Dickson, Peter W. "Henry Peacham and the First Folio of 1623." Elizabethan Review, Autumn 1998; reprinted online at http://www.jmucci.com/ER/articles/peacham.htm

Dickson, Peter W. "Henry Peacham on Oxford and Shakespeare: Is the scholar's 1622 decision unimpeachable evidence for Oxford as Shakespeare?" Shakespeare Oxford Newsletter (Fall 1998); reprinted online in Ever Reader No. 7 http://www.everreader.com/peacham.htm

Heltzel, Virgil B., ed. Henry Peacham. The Complete Gentleman, The Truth of Our Times, and Living in London. Ithaca: Cornell UP, 1962

Kilpatrick, James K. "Willie Who?" Syndicated Column February 7, 1999; reprinted online at http://www.uexpress.com/ups/opinion/column/jk/text/1999/02/jk9902070904.html

Munro, John, editor. The Shakespeare Allusion Book, 1591-1700. Two volumes. New York: Chatto & Windus, 1909.

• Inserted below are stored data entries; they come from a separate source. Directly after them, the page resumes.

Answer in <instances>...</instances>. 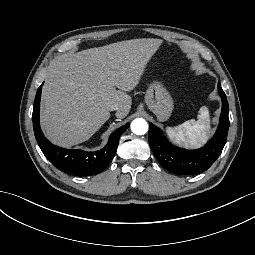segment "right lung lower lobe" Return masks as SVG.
Segmentation results:
<instances>
[{"label": "right lung lower lobe", "instance_id": "right-lung-lower-lobe-1", "mask_svg": "<svg viewBox=\"0 0 255 255\" xmlns=\"http://www.w3.org/2000/svg\"><path fill=\"white\" fill-rule=\"evenodd\" d=\"M42 85L38 88L33 107V128L36 140L46 158L59 170L77 176H90L102 172L113 159L119 138L129 127L122 126L110 136L107 145L96 152L64 149L50 143L42 134L39 124V108Z\"/></svg>", "mask_w": 255, "mask_h": 255}]
</instances>
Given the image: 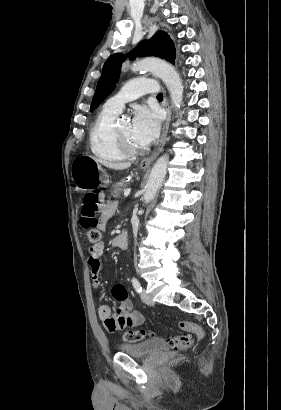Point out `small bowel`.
Returning <instances> with one entry per match:
<instances>
[{
  "mask_svg": "<svg viewBox=\"0 0 281 410\" xmlns=\"http://www.w3.org/2000/svg\"><path fill=\"white\" fill-rule=\"evenodd\" d=\"M115 209V203L109 202L101 205V216L98 224L100 230L105 229L106 223L115 212ZM104 248V242H99L92 245L88 251V264L92 275V284L96 290H99L102 285L100 280V257L104 252ZM111 294L116 301L120 302L116 311L108 305H102L98 309L99 319L109 332L114 333L127 326L140 325L144 322V316L132 309L129 293L124 285L120 283L114 284L111 288Z\"/></svg>",
  "mask_w": 281,
  "mask_h": 410,
  "instance_id": "1",
  "label": "small bowel"
}]
</instances>
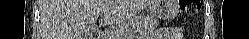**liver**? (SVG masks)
<instances>
[{
	"label": "liver",
	"instance_id": "liver-1",
	"mask_svg": "<svg viewBox=\"0 0 249 39\" xmlns=\"http://www.w3.org/2000/svg\"><path fill=\"white\" fill-rule=\"evenodd\" d=\"M154 0H43V39H90L89 29L99 16L104 26L122 23Z\"/></svg>",
	"mask_w": 249,
	"mask_h": 39
}]
</instances>
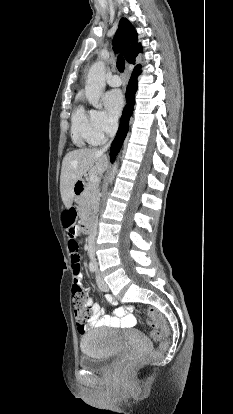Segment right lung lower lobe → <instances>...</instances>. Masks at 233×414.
I'll return each mask as SVG.
<instances>
[{
    "instance_id": "right-lung-lower-lobe-1",
    "label": "right lung lower lobe",
    "mask_w": 233,
    "mask_h": 414,
    "mask_svg": "<svg viewBox=\"0 0 233 414\" xmlns=\"http://www.w3.org/2000/svg\"><path fill=\"white\" fill-rule=\"evenodd\" d=\"M139 74H140L139 68L134 70L129 80V84L127 86V90H126L127 105L123 110L118 132L111 145V149H110L111 162L115 160V156L119 152V149L128 132V128H129L128 122H129V118L133 110V105L135 104V92L137 90V77Z\"/></svg>"
}]
</instances>
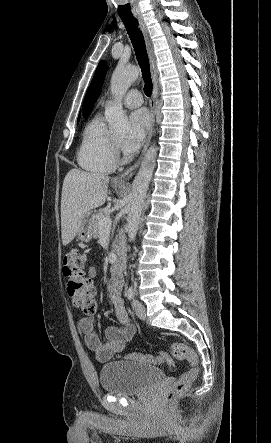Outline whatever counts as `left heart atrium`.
Returning <instances> with one entry per match:
<instances>
[{
  "label": "left heart atrium",
  "instance_id": "1",
  "mask_svg": "<svg viewBox=\"0 0 271 443\" xmlns=\"http://www.w3.org/2000/svg\"><path fill=\"white\" fill-rule=\"evenodd\" d=\"M130 131L122 141L123 150L126 153L138 151L150 129V118L145 109H137L129 115Z\"/></svg>",
  "mask_w": 271,
  "mask_h": 443
}]
</instances>
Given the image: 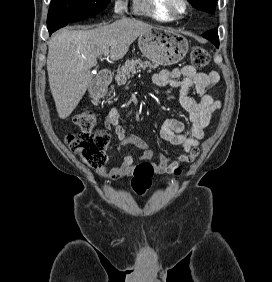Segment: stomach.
Listing matches in <instances>:
<instances>
[{"label":"stomach","mask_w":272,"mask_h":282,"mask_svg":"<svg viewBox=\"0 0 272 282\" xmlns=\"http://www.w3.org/2000/svg\"><path fill=\"white\" fill-rule=\"evenodd\" d=\"M138 46L148 59L165 66L181 61L189 48L184 36L165 27H153L141 34L138 38Z\"/></svg>","instance_id":"stomach-1"}]
</instances>
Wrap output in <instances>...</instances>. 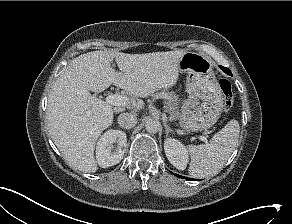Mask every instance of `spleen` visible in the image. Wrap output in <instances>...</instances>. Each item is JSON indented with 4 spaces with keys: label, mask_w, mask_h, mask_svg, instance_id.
I'll list each match as a JSON object with an SVG mask.
<instances>
[{
    "label": "spleen",
    "mask_w": 292,
    "mask_h": 224,
    "mask_svg": "<svg viewBox=\"0 0 292 224\" xmlns=\"http://www.w3.org/2000/svg\"><path fill=\"white\" fill-rule=\"evenodd\" d=\"M239 132V123L233 119L217 132L209 143L189 145L191 155L189 174L193 178H205L216 174L236 147Z\"/></svg>",
    "instance_id": "3e777b00"
}]
</instances>
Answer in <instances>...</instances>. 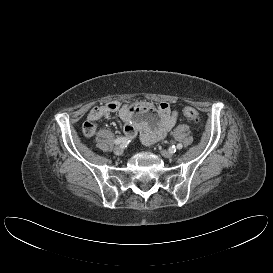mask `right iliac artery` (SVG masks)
<instances>
[{
    "mask_svg": "<svg viewBox=\"0 0 273 273\" xmlns=\"http://www.w3.org/2000/svg\"><path fill=\"white\" fill-rule=\"evenodd\" d=\"M129 142H130L129 138H126V137H118L114 140V143L116 145H118V144L127 145V144H129Z\"/></svg>",
    "mask_w": 273,
    "mask_h": 273,
    "instance_id": "1",
    "label": "right iliac artery"
}]
</instances>
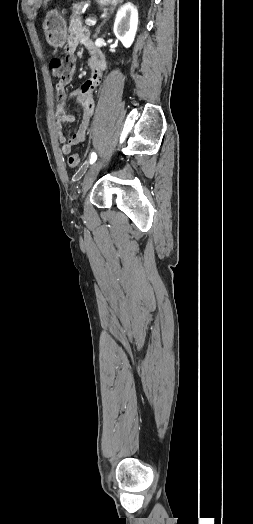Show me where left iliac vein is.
Returning <instances> with one entry per match:
<instances>
[{
    "instance_id": "1",
    "label": "left iliac vein",
    "mask_w": 253,
    "mask_h": 524,
    "mask_svg": "<svg viewBox=\"0 0 253 524\" xmlns=\"http://www.w3.org/2000/svg\"><path fill=\"white\" fill-rule=\"evenodd\" d=\"M102 167V160L95 162L91 168L87 171L84 180L82 182L83 195L90 189L94 180L96 179L100 169Z\"/></svg>"
}]
</instances>
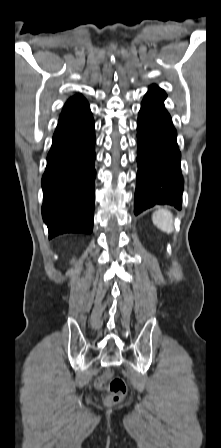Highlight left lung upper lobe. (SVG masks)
Listing matches in <instances>:
<instances>
[{
  "label": "left lung upper lobe",
  "mask_w": 221,
  "mask_h": 448,
  "mask_svg": "<svg viewBox=\"0 0 221 448\" xmlns=\"http://www.w3.org/2000/svg\"><path fill=\"white\" fill-rule=\"evenodd\" d=\"M152 87H153V88H156V89H158V90H162V89L158 88L156 85H153ZM162 91H163V90H162Z\"/></svg>",
  "instance_id": "obj_1"
}]
</instances>
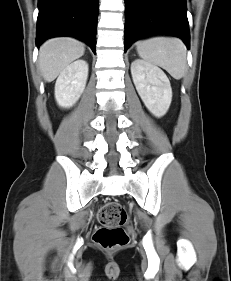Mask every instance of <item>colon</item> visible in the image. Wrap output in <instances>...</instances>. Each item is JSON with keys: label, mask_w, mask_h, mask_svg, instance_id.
Here are the masks:
<instances>
[{"label": "colon", "mask_w": 231, "mask_h": 281, "mask_svg": "<svg viewBox=\"0 0 231 281\" xmlns=\"http://www.w3.org/2000/svg\"><path fill=\"white\" fill-rule=\"evenodd\" d=\"M127 219L125 207L118 202H109L99 210L101 227L95 232L93 239L104 249L113 250L128 243V235L122 228Z\"/></svg>", "instance_id": "colon-1"}]
</instances>
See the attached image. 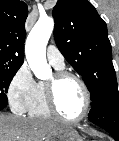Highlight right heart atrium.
Returning a JSON list of instances; mask_svg holds the SVG:
<instances>
[{
    "label": "right heart atrium",
    "mask_w": 119,
    "mask_h": 141,
    "mask_svg": "<svg viewBox=\"0 0 119 141\" xmlns=\"http://www.w3.org/2000/svg\"><path fill=\"white\" fill-rule=\"evenodd\" d=\"M37 91L29 66L23 63L10 80L7 96L11 108L17 113L27 112Z\"/></svg>",
    "instance_id": "1"
}]
</instances>
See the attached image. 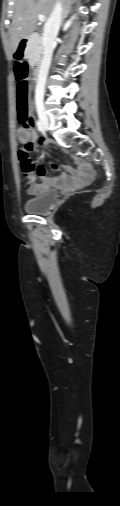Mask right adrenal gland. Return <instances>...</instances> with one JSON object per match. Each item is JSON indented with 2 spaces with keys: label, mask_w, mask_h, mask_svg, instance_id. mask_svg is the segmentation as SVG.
Masks as SVG:
<instances>
[{
  "label": "right adrenal gland",
  "mask_w": 120,
  "mask_h": 506,
  "mask_svg": "<svg viewBox=\"0 0 120 506\" xmlns=\"http://www.w3.org/2000/svg\"><path fill=\"white\" fill-rule=\"evenodd\" d=\"M71 5L72 3H66L63 7L62 23L64 22V19L68 16V14L71 12Z\"/></svg>",
  "instance_id": "right-adrenal-gland-1"
}]
</instances>
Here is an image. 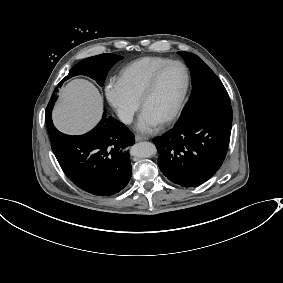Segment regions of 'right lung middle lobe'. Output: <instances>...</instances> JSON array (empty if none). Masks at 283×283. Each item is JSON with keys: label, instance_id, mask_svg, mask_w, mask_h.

Peacham, Henry. The Compleat Gentleman. 1622; reprinted New York: Da Capo Press, 1968 (The English Experience, no. 59).

Puttenham, George. The Arte of English Poesie.

Schlueter, June. "Rereading the Peacham Drawing." Shakespeare Quarterly 50 [Summer 1999]: 171-84.

William Wells, editor. Spenser Allusions in the Sixteenth and Seventeenth Centuries. Compiled by Ray Heffner, Dorothy E. Mason, and Frederick M. Padelford. Chapel Hill: University of North Carolina Press, 1972.

Young, Alan R. Henry Peacham (1975).